Was letztes Jahr, als der Milliardär Elon Musk Twitter aufgekauft hatte, noch eine vage Vorahnung war, hat sich nun zur Gewissheit verdichtet: Das soziale Netzwerk, das sich seit seiner Gründung im Jahr 2006 einen beneidenswerten Platz als weltweit recht zuverlässige Plattform für den Austausch von Informationen und Meinungen aller Art erobert hatte, ist zu einem problematischen Ort geworden, an dem Aggressivität und Giftigkeit grassieren. Seine relative, aber dennoch wertvolle Zuverlässigkeit hatte Twitter – das dank seines trollartigen Eigentümers nun X heißt – der mühevollen Arbeit von Sicherheits- und Moderationsteams zu verdanken, die Musk eilig entließ, sobald er das Unternehmen in die Hände bekommen hatte. Eine alarmierende Entwicklung für Journalisten, von denen viele dieses Netzwerk als Stützpunkt gewählt hatten, aber auch für Klimaforscher, von denen viele es genutzt hatten, um über ihre Forschungen und ihre Sorgen zu berichten: Twitter konnte sich rühmen, das bevorzugte Forum für alle zu sein, die sich für die Klimakrise interessieren und sich darüber informieren oder darüber diskutieren möchten.
Nachdem die Moderatoren das Feld geräumt hatten, konnten sich Trolle aller Art nach Herzenslust austoben, ohne befürchten zu müssen, gefiltert oder gesperrt zu werden. Es überrascht nicht, dass sie – ganz im Sinne von Musk, einem Libertären, der sich als Verfechter der absoluten Meinungsfreiheit versteht – diejenigen mit Beschimpfungen und Unwahrheiten bombardieren konnten, die geduldig versuchten, eine fundierte Diskussion über die brisanten wissenschaftlichen und politischen Themen unserer Zeit zu führen. Gleichzeitig haben sich Leugner, russische Propaganda, Covid-Skeptiker und „Anti-Woke“-Gruppen auf X ohne größere Hindernisse breitgemacht.
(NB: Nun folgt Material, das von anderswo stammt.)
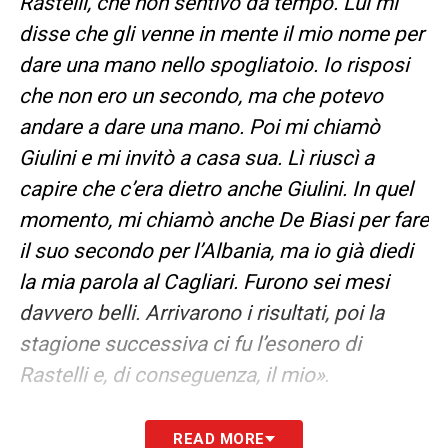
Rastelli, che non sentivo da tempo. Lui mi
disse che gli venne in mente il mio nome per
dare una mano nello spogliatoio. Io risposi
che non ero un secondo, ma che potevo
andare a dare una mano. Poi mi chiamò
Giulini e mi invitò a casa sua. Lì riuscì a
capire che c’era dietro anche Giulini. In quel
momento, mi chiamò anche De Biasi per fare
il suo secondo per l’Albania, ma io già diedi
la mia parola al Cagliari. Furono sei mesi
davvero belli. Arrivarono i risultati, poi la
stagione successiva ci fu l’esonero di
Rastelli e, di conseguenza, il mio»
.
PISACANE –
«Avevo un ottimo rapporto con
READ MORE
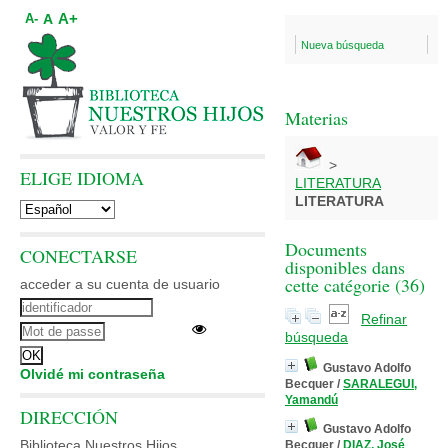
A+
A
A-
Nueva búsqueda
Materias
>
ELIGE IDIOMA
LITERATURA
LITERATURA
Documents
CONECTARSE
disponibles dans
cette catégorie (
36
)
acceder a su cuenta de usuario
Refinar
búsqueda
Gustavo Adolfo
Olvidé mi contraseña
Becquer
/
SARALEGUI,
Yamandú
DIRECCIÓN
Gustavo Adolfo
Biblioteca Nuestros Hijos
Becquer
/
DIAZ, José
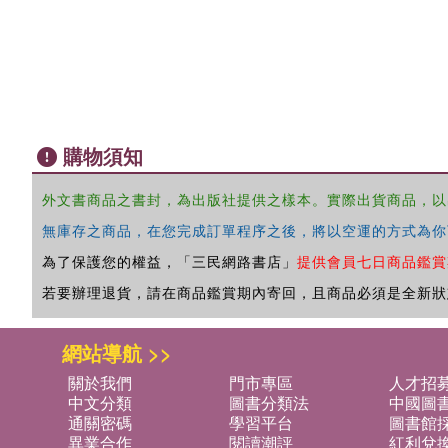
購物須知
外文書商品之書封，為出版社提供之樣本。實際出貨商品，以
無庫存之商品，在您完成訂單程序之後，將以空運的方式為你
為了保護您的權益，「三民網路書店」
提供會員七日商品鑑賞
若要辦理退貨，請在商品鑑賞期內寄回，且商品必須是全新狀
網站導航 >>
關於我們
門市專區
人才招
中文分類
圖書分類法
中國圖
通關密碼
學習平台
圖書館採
異業合作
閱讀潮評
紅利兌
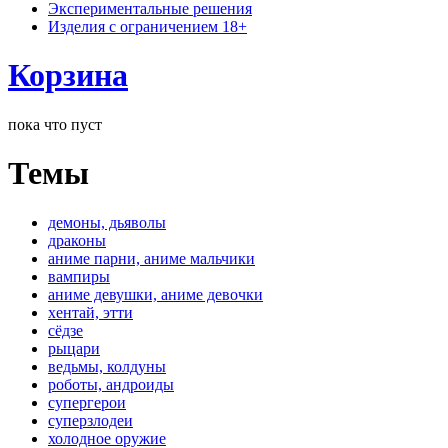
Экспериментальные решения
Изделия с ограничением 18+
Корзина
пока что пуст
Темы
демоны, дьяволы
драконы
аниме парни, аниме мальчики
вампиры
аниме девушки, аниме девочки
хентай, этти
сёдзе
рыцари
ведьмы, колдуны
роботы, андроиды
супергерои
суперзлодеи
холодное оружие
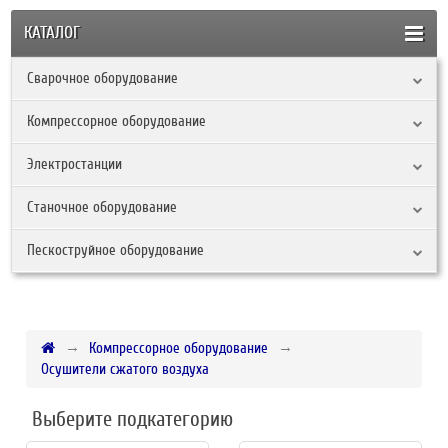
КАТАЛОГ
Сварочное оборудование
Компрессорное оборудование
Электростанции
Станочное оборудование
Пескоструйное оборудование
Компрессорное оборудование
Осушители сжатого воздуха
Выберите подкатегорию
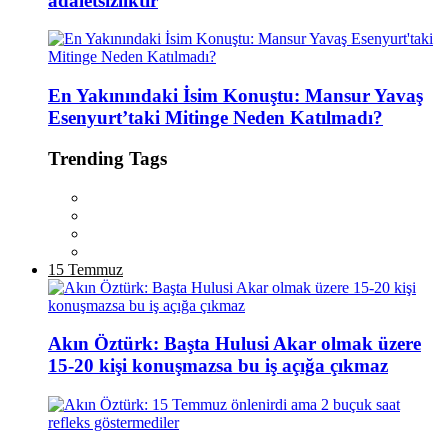
adaletsizliktir
En Yakınındaki İsim Konuştu: Mansur Yavaş
Esenyurt’taki Mitinge Neden Katılmadı?
Trending Tags
15 Temmuz
Akın Öztürk: Başta Hulusi Akar olmak üzere
15-20 kişi konuşmazsa bu iş açığa çıkmaz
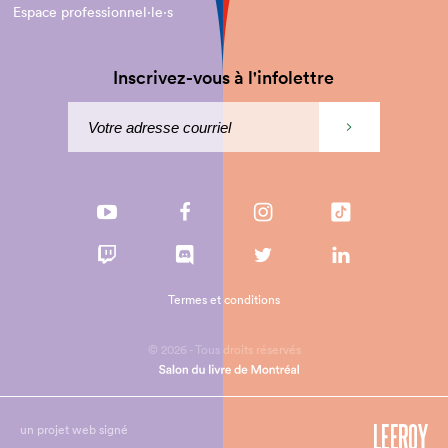
Espace professionnel·le⋅s
Inscrivez-vous à l'infolettre
Termes et conditions
© 2026 - Tous droits réservés
un projet web signé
Die Klimaforscherin Katharine Hayhoe, die in den sozialen Netzwerken sehr aktiv ist, stellte fest, dass ein und derselbe Tweet, der vor und nach der Übernahme des Netzwerks durch Musk veröffentlicht wurde, fünfzehn- bis dreißigmal mehr feindselige Antworten von Trollen oder Bots hervorrief. Nach Angaben der in London ansässigen Organisation „Center for Countering Digital Hate“ (CCDH) führte die Übernahme des sozialen Netzwerks zu einem Anstieg der Beleidigungen um 202 Prozent, zu mindestens einer Verdopplung der Tweets, in denen LGBTQ+-Personen mit sexuellem Kindesmissbrauch in Verbindung gebracht wurden, sowie zu einer Zunahme von Inhalten und Konten, die den Klimawandel leugnen. Anstatt inhaltlich zu antworten, reichte Musk Klage gegen das CCDH ein und warf der Organisation vor, Zensur zu befürworten und Inhalte seiner Plattform missbräuchlich extrahiert zu haben, um sie zu analysieren.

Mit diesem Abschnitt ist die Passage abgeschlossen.